Want to see what the collapsed mattress support looks like?
The FDA and McNeil, an international manufacturer of children’s liquid medications, is recalling more than 40 different kinds of over-the-counter children’s meds in the U.S. and abroad because of quality control problems. Lovely. Among them, all sorts of flavors of children’s Tylenol, Tylenol Plus, Motrin, Zyrtec and Benadryl.
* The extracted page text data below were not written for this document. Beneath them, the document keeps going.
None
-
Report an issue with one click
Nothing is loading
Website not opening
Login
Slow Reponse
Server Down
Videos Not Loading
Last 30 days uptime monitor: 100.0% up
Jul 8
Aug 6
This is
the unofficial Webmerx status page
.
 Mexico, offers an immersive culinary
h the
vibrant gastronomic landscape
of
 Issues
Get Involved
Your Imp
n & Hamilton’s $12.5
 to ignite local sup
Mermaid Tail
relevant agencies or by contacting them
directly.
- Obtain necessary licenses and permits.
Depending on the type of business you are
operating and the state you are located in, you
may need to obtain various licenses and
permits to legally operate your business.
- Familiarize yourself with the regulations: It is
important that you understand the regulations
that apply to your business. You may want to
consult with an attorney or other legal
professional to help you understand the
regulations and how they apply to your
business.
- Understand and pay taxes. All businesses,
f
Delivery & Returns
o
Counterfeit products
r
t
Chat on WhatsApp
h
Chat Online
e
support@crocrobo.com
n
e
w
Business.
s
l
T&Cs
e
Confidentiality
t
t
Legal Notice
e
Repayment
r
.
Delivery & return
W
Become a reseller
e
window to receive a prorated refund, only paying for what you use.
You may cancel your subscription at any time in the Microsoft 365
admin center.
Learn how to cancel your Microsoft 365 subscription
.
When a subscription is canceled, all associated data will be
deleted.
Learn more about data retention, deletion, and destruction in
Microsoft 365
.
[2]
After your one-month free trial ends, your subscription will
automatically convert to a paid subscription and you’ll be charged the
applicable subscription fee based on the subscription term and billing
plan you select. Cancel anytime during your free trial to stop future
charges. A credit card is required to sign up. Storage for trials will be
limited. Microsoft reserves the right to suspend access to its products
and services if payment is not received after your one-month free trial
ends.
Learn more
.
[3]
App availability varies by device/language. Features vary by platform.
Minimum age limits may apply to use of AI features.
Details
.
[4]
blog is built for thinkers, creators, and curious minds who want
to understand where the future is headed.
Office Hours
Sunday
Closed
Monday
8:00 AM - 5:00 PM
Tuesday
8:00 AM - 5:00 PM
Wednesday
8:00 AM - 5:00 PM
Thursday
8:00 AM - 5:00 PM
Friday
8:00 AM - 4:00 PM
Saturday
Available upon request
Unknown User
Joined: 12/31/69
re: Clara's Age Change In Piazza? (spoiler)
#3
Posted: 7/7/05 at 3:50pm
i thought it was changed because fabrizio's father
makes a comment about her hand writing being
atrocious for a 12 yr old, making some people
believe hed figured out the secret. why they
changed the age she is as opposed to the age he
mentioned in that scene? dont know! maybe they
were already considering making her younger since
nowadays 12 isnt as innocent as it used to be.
The company is issuing plenty of soothing pronouncements about this being a preventative measure and children not being in danger, but the reasons behind the recall include worries that some bottles have larger amounts of active ingredients than they’re supposed to, or inactive ingredients that don’t meet the company’s standards, and others contain particles (of what?). The full list of medications is here, along with what to do next and how to get a refund.
The heartbreaking tale of the 7-month-old Antioch baby who died after her parents forgot her in the car overnight is a tragic reminder that cases of this sort crop up with horrifying frequency. An average of 37 babies die each year in hot cars, vans or SUVs; 445 babies since 1998. Authorities in the Antioch case are still investigating cause of death – temperatures dropped to 52 degrees and rose as high as 78 between the time tiny Sofia Wisher was accidentally left in the car at 11:30 p.m. Saturday night and when she was found at 2 p.m. on Sunday.
The very idea of forgetting one’s baby in the car is unfathomable, but the truth is, it can happen to anyone, anytime. And that horrifying truth is explained incredibly well in a story that, coincidentally, just earned Washington Post writer Gene Weingarten a Pulitzer Prize. Weingarten’s story, “Fatal Distraction,” takes you into the lives and hearts of the people it’s happened to, and sounds a warning bell for every parent who’s ever been exhausted, distracted or had a change of routine. In other words, all of us. Read it. Read it now. With a box of tissues nearby.
You know those wooden baby gates you put at the top of the stairs to keep little ones from tumbling down? If you’ve got one made by Evenflo, read on, because the U.S. Consumer Product Safety folks just recalled 150,000 of them. Seems the slats on the gate break. Evenflo has received 142 reports of slats breaking – one child actually fell down the stairs, one fell down just one step, and 11 kids were hurt as they fell through the gate. The gates were sold at Toys R Us, Kmart, Burlington Baby Depot, Amazon and other retailer between October 2007 and now. Check the model number here, then contact Evenflo (the same link tells you how) for a replacement gate.
Well, we knew this was coming, but it’s still utterly depressing. The U.S. Consumer Product Safety folks and the Infantino company just recalled a million Infantino “SlingRider” and “Wendy Bellissimo” infant slings. If you have one of these, stop using it immediately. The sling poses a suffocation hazard to young children. Three suffocation deaths occurred in these slings in 2009, including a 7-week-old baby in Philadelphia; a 6-day-old in Salem, Oregon; and a 3-month-old in Cincinnati. Heartbreaking.
Infantino is offering free replacement products, including a Wrap & Tie infant carrier, a 2-in-1 Shopping Cart Cover, or a 3-in-1 Grow & Play Activity Gym. More details here.